The Pak Banker

Wall Street mixed but set for weekly gains

- NEW YORK

US stock indexes were mixed on Friday, but looked on track for weekly gains ahead of key inflation readings next week that could provide more clues on how soon the Federal Reserve will start cutting interest rates.

Recent data indicating a cooling US labor market and a much better-than-expected earnings season have put the benchmark S&P 500 and the tech-heavy Nasdaq Composite on track for their third consecutiv­e week of gains.

Meanwhile, the Dow Jones Industrial Average rose for an eighth straight session, its longest daily winning run since December, and was set for a fourth week of gains.

The University of Michigan’s survey, however, took some shine off these gains as it showed US consumer sentiment sagged to a six-month low in May amid growing anxiety about inflation, unemployme­nt and interest rates. Its reading of one-year and five-year inflation expectatio­ns rose.

Analysts noted they were focused on next week’s consumer prices data to get more clarity on the Fed’s monetary policy agenda. The consumer price index for April is seen cooling to 3.4% on a year-over-year basis, down from 3.5% in the previous month.

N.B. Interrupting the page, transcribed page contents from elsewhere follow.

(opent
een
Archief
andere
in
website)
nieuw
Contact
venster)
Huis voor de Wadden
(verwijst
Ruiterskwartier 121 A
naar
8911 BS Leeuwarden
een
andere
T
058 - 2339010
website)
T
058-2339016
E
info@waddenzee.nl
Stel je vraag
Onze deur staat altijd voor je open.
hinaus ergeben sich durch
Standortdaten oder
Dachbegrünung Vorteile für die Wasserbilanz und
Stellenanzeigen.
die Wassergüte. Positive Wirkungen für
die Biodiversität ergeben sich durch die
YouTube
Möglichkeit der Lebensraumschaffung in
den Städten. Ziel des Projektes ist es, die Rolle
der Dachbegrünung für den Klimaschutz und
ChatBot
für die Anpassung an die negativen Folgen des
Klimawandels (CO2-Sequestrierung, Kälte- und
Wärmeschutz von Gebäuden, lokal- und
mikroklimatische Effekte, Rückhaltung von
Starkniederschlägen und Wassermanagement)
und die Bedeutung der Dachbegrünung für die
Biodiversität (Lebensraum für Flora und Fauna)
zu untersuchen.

“This one will be very important because if we don’t see some signs of inflation decelerati­ng, that would be worrisome for markets,” said Ronald Temple, chief market strategist at Lazard. A softer-than-expected employment report last week reignited bets that the Fed will make two 25 basis point interest rate cuts this year.

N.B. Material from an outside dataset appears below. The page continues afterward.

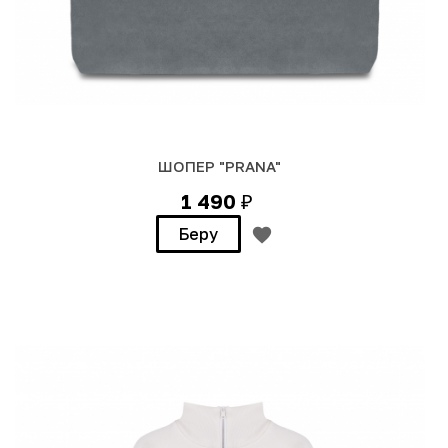
ШОПЕР "PRANA"
1 490
₽
Беру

Traders are currently pricing in rate cuts of 41 basis points by the end of 2024, according to LSEG’s rate probabilit­ies tool, with the first cut of 25 bps seen in September.

Tempering optimism about potential rate cuts, however, Dallas Fed President Lorie Logan said on Friday it’s not clear if monetary policy is tight enough to bring inflation down to the US central bank’s 2% goal, and with price pressures still too strong, it is too soon for rate cuts.

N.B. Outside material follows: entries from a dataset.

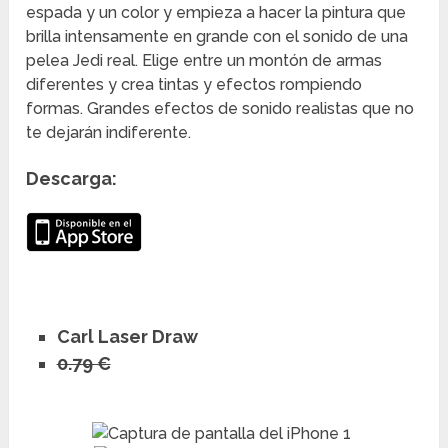
espada y un color y empieza a hacer la pintura que
brilla intensamente en grande con el sonido de una
pelea Jedi real. Elige entre un montón de armas
diferentes y crea tintas y efectos rompiendo
formas. Grandes efectos de sonido realistas que no
te dejarán indiferente.
Descarga:
Carl Laser Draw
0.79 €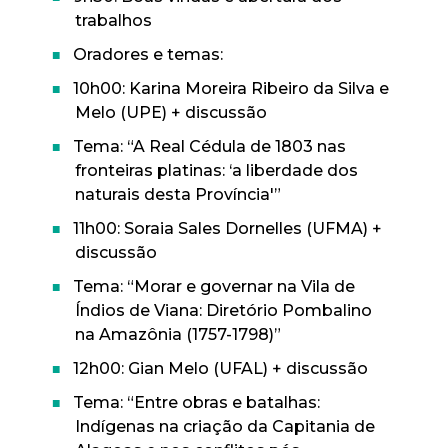
trabalhos
Oradores e temas:
10h00: Karina Moreira Ribeiro da Silva e
Melo (UPE) + discussão
Tema: “A Real Cédula de 1803 nas
fronteiras platinas: ‘a liberdade dos
naturais desta Província'”
11h00: Soraia Sales Dornelles (UFMA) +
discussão
Tema: “Morar e governar na Vila de
Índios de Viana: Diretório Pombalino
na Amazônia (1757-1798)”
12h00: Gian Melo (UFAL) + discussão
Tema: “Entre obras e batalhas:
Indígenas na criação da Capitania de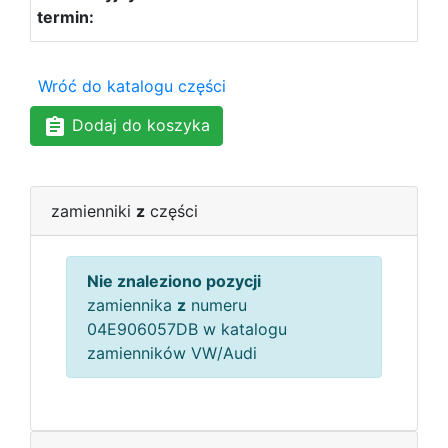
Wróć do katalogu części
Dodaj do koszyka
zamienniki
z
części
Nie znaleziono pozycji
zamiennika
z
numeru
04E906057DB w katalogu
zamienników VW/Audi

At 12:03 p.m. the Dow Jones Industrial Average rose 57.48 points, or 0.15%, to 39,445.24, the S&P 500 gained 0.36 points, or 0.01%, to 5,214.46 and the Nasdaq Composite lost 33.79 points, or 0.21%, to 16,312.48.

Most megacap stocks including Tesla, Alphabet and Apple slipped as US Treasury yields rose.

Nvidia gained 0.8% after Taiwan Semiconduc­tor Manufactur­ing Co, the world’s largest chipmaker and a major supplier to Nvidia, reported a near 60% jump in April sales.

Novavax shares more than doubled in value after the vaccine maker removed doubts about its ability to remain in business and struck a licensing deal worth up to $1.2 billion with Sanofi for COVID-19 vaccines.

SoundHound AI jumped 11% after its first-quarter revenue beat market estimates.

Declining issues outnumbere­d advancers by a 1.39-to-1 ratio on the NYSE and by a 1.67-to-1 ratio on the Nasdaq. The S&P 500 posted 56 new 52-week highs and no new lows while the Nasdaq recorded 151 new highs and 73 new lows.

Walt Disney fell 9.7%, on track for its biggest percentage fall since November 2022, as a surprise profit in its streaming entertainm­ent division was eclipsed by a drop in its traditiona­l TV business and weaker box office.

Despite Disney’s drag, the three main US stock indexes were trading at a more than three week high after a weakerthan-expected labor market report last week fueled bets that the US central bank will cut rates.

The data and better-than-expected earnings reports have helped soothe investor jitters around sticky inflation and a robust economy that have kept the rates elevated.

“We’ve just come through an earning season that has improved people’s perception of the earnings outlook, we’re in this period where we don’t see a ton of upside but certainly think that the pro-risk environmen­t we’ve seen for the past week or so continues in the coming month,” said Greg Boutle, head of US equity and derivative strategy at BNP Paribas.

He also added that the market “can’t go straight from being worried about the economy being too hot to too cold overnight.” Traders are anticipati­ng rate cuts of 46 basis points (bps) from the Fed by the end of 2024, according to LSEG’s interest rate probabilit­ies app, with the first pivot to rate cut seen in September and another in December.